**Try it:** Report every line of the data where the string "ДЕКОРАТИВНАЯ" appears.

(Records supplied begins)

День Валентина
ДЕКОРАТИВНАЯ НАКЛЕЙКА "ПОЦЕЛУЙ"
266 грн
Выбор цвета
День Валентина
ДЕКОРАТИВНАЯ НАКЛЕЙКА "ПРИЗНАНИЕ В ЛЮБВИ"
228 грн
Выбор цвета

(Records supplied ends)

**Solution:**
ДЕКОРАТИВНАЯ НАКЛЕЙКА "ПОЦЕЛУЙ"
ДЕКОРАТИВНАЯ НАКЛЕЙКА "ПРИЗНАНИЕ В ЛЮБВИ"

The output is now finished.